GRAVENHURST — You know the wheels are coming off lockdown enforcement when the police are targeting a “12-year-old” potential violator in a skateboard park.
And a free society is skating on thin ice when videos show up appearing to show a kid being pushed to the ground by a police officer.
What occurred in Gravenhurst is exactly what people were afraid would happen when the province brought in new guidelines to give police power to randomly stop people during the Ontario-wide stay-at-home order. Since those powers were backed off on, and most police services indicated they had no interest in enforcing them, no one dreamed something as ugly as this appears would still happen.
But it did at Youth Park at 275 Winewood Ave. E. on Sunday.
Perhaps the OPP didn’t get the memo? Or maybe their instructions are to still to do random stops?
Most people thought such interactions could happen on the highways or at border points. Not at a skateboard park. Not in playgrounds. And not involving police in confrontations with kids.
The video appears to show a boy on a scooter being knocked down during a conversation with an OPP officer. The audio of the incident offers some insight.
“Don’t touch me,” a youth can be heard saying. “What are you doing?”
Another young person can be heard saying “he’s 12 years old” and “we are trying to leave, man.”
The audio is believed to be one of the officers saying, “He failed to identify” and “You don’t talk to an adult like this.”
It has not been confirmed if the boy is 12, but in the video, it is clear this is a youth that is much smaller than the police officer. Whether the boy was thrown from the scooter or there is another explanation will be part of the investigation. A fair probe to gain all context from all sides of this is necessary.
OPP Commissioner Thomas Carrique has asked Peel Regional Police to conduct an investigation into the incident.
In a statement, OPP said “officers stopped to speak to a group of young people, none of whom were wearing masks or social distancing. Officers attempted to interact with the youths which led to a physical confrontation between one officer and one young person.”
The officer involved has been reassigned to administrative duties while the investigation is conducted.
“We understand the concerns being expressed by members of the public, and I want to assure everyone that the Ontario Provincial Police holds its members to the highest levels of professionalism and accountability,” Carrique said.

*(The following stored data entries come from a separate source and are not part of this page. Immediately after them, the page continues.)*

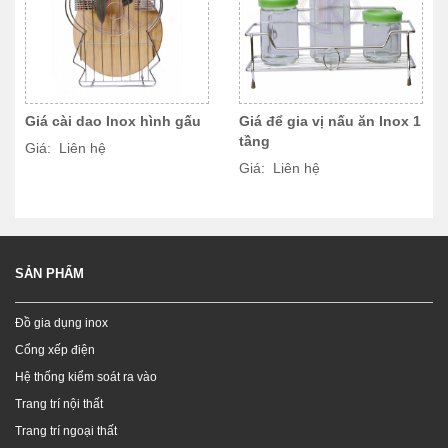
Giá cài dao Inox hình gấu
Giá để gia vị nấu ăn Inox 1
tầng
Giá: Liên hệ
Giá: Liên hệ
SẢN PHẨM
Đồ gia dụng inox
Cổng xếp điện
Hệ thống kiểm soát ra vào
Trang trí nội thất
Trang trí ngoại thất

However this shakes out, there is a climate in Ontario that has to change. It’s too tense out there. Too angry.
People need to keep their cool.
“It is clear that police enforcing the stay-at-home order creates situations for our officers and the community none of us wish to be in,” the Ontario Provincial Police Association said in a statement. “Public trust is the foundation of effective policing and our members strive to maintain and improve that trust every day. Frustration for all is at a boiling point. Our members are under extraordinary stress, as are everyone during these trying times.”
Gravenhurst Mayor Paul Kelly said he alerted police to the video as soon as he received it Monday. He said he was pleased the OPP handed the issue over to Peel police to investigate.

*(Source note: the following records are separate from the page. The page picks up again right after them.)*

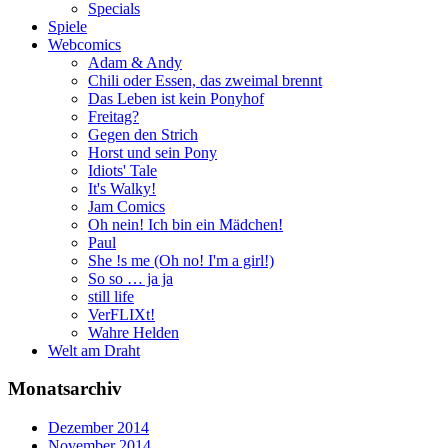
Specials
Spiele
Webcomics
Adam & Andy
Chili oder Essen, das zweimal brennt
Das Leben ist kein Ponyhof
Freitag?
Gegen den Strich
Horst und sein Pony
Idiots' Tale
It's Walky!
Jam Comics
Oh nein! Ich bin ein Mädchen!
Paul
She !s me (Oh no! I'm a girl!)
So so … ja ja
still life
VerFLIXt!
Wahre Helden
Welt am Draht
Monatsarchiv
Dezember 2014
November 2014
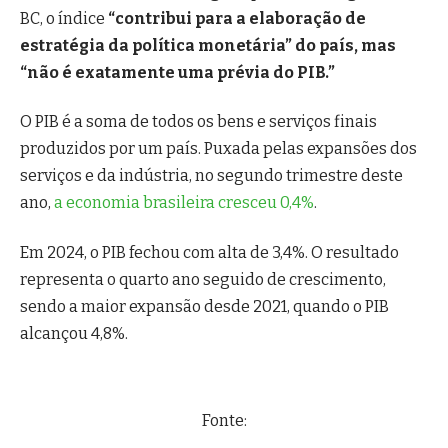
BC, o índice
“contribui para a elaboração de
estratégia da política monetária” do país, mas
“não é exatamente uma prévia do PIB.”
O PIB é a soma de todos os bens e serviços finais
produzidos por um país. Puxada pelas expansões dos
serviços e da indústria, no segundo trimestre deste
ano,
a economia brasileira cresceu 0,4%
.
Em 2024, o PIB fechou com alta de 3,4%. O resultado
representa o quarto ano seguido de crescimento,
sendo a maior expansão desde 2021, quando o PIB
alcançou 4,8%.
Fonte:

“The relationship between the OPP in Gravenhurst and youth is tremendous, and I hope that doesn’t change because of this, “said Kelly.
As a former school principal, he said he understands things can happen but hopes it’s settled to everybody’s satisfaction.
In the meantime, residents of the area say children using the park had been told to disperse several times before this incident. While clearly marked as off limits at the time, signs had been torn down Sunday. “There may have been some confusion,” said Kelly.
A neighbour said the boy is a regular at the park and at the YMCA it sits next to and is not known as a troublemaker.
It’s important for authority and public servants to be reminded the people who live here are not the enemy and government is in place to serve the citizens — not the other way around.
They work for Ontarians and this is a free country where having kids on scooters or in playgrounds is a good thing. Let the kids skate. Let them play. Keep them happy because the adults are struggling through an unhappy time when the future is unclear.
In fairness to authorities, Muskoka has had 350 positive COVID cases over the pandemic and there have been cases among a few children in schools.
Law enforcement is asked to keep people away from public spaces with a view to ensuring safety and preventing virus spread. But there has to be common sense applied.
Yes, there is a battle against the coronavirus and its variants. But there is also a battle for keeping the sanity of the province together, as well. This is why getting out to the park is important for people.
This video offers a glimpse of what Ontario could look like if we allow it to skate down the path toward a dystopian state.